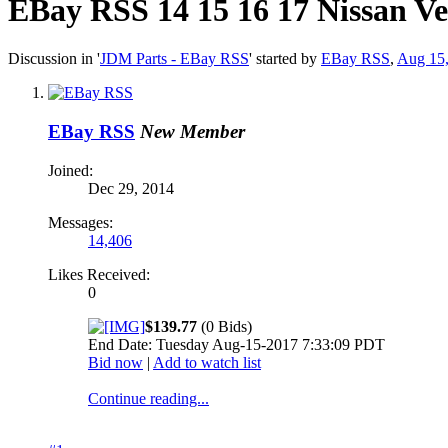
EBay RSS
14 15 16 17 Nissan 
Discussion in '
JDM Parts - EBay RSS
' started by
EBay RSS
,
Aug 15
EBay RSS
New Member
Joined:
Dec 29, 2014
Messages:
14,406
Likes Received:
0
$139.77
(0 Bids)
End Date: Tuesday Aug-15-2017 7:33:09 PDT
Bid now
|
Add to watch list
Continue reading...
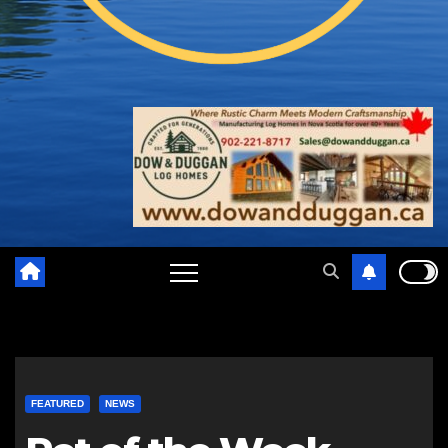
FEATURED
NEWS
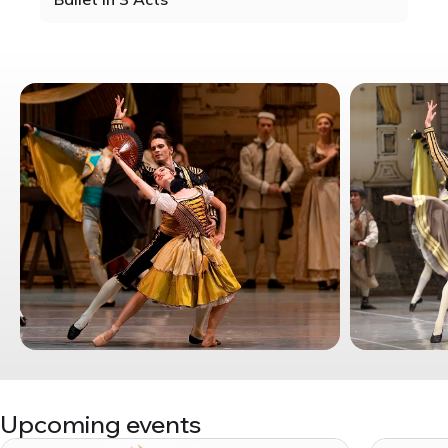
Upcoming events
┄┄┄┄┄┄┄┄┄┄
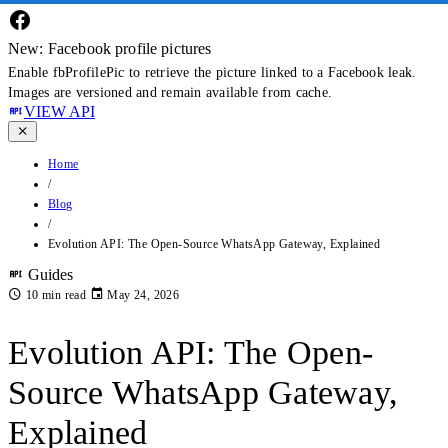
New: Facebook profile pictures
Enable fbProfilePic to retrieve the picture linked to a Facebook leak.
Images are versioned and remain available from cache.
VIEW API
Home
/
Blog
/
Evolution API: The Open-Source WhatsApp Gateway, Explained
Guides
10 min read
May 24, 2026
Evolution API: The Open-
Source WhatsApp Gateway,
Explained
┄┄┄┄┄┄┄┄┄┄
**Work order**
Tally of lines with the word "Evolution": work out how many lines in the records hold it, and give that number only.

**Exercise response**
2